Turks and Caicos Jerk Pork is a traditional Turks and Caicos Islander recipe for a classic dish of pork marinated in jerk spices that's barbecued to cook. The full recipe is presented here and I hope you enjoy this classic Turks and Caicos Islander version of: Turks and Caicos Jerk Pork.

prep time

20 minutes

cook time

25 minutes

Total Time:

45 minutes

Additional Time:

(+over-night marinating)

Serves:

4

Rating: 4.5 star rating

Tags : Spice RecipesPork RecipesTurks-caicos Recipes



The Caribbean term 'jerk' comes from piercing the meat with a knife to allow the marinade to penetrate. This was originally done with whole pigs and the meat would 'jerk' as it was stabbed.

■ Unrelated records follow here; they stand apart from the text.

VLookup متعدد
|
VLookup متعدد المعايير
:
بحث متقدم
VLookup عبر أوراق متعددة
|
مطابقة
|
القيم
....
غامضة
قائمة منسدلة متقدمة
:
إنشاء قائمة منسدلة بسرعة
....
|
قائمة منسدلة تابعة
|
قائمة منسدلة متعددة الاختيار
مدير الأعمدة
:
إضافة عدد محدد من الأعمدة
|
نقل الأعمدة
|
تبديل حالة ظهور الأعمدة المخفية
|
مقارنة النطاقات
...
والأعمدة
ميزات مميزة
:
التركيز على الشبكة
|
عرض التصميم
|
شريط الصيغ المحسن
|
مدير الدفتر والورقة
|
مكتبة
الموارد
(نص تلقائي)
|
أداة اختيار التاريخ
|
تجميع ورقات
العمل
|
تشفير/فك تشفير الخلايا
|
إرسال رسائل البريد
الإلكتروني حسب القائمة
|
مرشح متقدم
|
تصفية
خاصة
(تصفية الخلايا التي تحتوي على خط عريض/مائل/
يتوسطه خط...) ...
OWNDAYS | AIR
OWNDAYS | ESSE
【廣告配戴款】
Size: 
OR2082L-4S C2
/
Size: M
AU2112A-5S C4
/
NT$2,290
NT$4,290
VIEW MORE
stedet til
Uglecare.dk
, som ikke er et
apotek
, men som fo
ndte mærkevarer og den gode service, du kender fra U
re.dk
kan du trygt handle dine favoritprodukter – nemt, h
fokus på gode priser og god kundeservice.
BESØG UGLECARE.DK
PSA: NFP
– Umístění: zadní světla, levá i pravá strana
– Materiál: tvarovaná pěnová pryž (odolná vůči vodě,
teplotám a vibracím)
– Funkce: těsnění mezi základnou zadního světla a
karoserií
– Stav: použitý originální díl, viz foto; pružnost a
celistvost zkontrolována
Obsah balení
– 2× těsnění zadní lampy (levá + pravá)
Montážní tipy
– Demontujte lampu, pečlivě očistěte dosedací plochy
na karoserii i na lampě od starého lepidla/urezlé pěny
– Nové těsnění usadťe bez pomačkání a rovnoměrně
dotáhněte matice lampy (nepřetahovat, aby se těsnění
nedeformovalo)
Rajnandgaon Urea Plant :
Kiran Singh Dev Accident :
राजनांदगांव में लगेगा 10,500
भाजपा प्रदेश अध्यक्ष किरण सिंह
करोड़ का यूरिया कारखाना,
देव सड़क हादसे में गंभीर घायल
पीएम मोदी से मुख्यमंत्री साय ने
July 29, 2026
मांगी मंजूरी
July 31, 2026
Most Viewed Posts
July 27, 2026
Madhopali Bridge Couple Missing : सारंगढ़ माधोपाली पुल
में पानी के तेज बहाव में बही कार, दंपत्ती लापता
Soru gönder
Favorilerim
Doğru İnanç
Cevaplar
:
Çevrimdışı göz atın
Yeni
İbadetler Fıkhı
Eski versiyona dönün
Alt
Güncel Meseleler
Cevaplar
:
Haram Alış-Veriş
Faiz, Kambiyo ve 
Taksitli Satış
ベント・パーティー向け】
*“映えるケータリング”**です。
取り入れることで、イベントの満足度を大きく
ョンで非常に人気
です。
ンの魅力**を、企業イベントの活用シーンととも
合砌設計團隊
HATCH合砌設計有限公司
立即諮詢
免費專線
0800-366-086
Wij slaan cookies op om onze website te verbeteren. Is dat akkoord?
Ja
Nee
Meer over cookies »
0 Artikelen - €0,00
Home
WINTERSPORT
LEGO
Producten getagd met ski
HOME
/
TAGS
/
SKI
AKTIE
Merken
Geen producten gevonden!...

Jerk pork is a traditional Jamaican dish that is widely eaten in the Turks and Caicos Islands. It is prepared using a special marinade that infuses the meat with a distinctive blend of spices and flavours.

Ingredients:

500g pork (pork fillet or neck)
2 tbsp jerk seasoning mix
2 tbsp olive oil
juice of 1 lime
1 garlic clove, minced
1 small piece of ginger, grated
1 tsp honey or brown sugar
Salt and freshly-ground black pepper to taste

Method:

Clean the meat, removing any excess fat. Then, taking a thin knife pierce the meat may times to make deep slits that the marinade can use to penetrate the meat.

In a bowl, mix together the jerk seasoning, olive oil, lime juice, garlic, ginger, and honey. Beat with a whisk to combine then set the pork in a dish and pour over the marinade. Set aside to marinate in your refrigerator for at least 2 hours (preferably over night).

Pre-heat your barbecue or a griddle pan to high heat. When ready to cook, place the marinated meat on your barbecue (or griddle pan) and cook for about 12 minutes per side, until cooked thorough.

Let the pork rest after cooking for a few minutes before slicing and serving.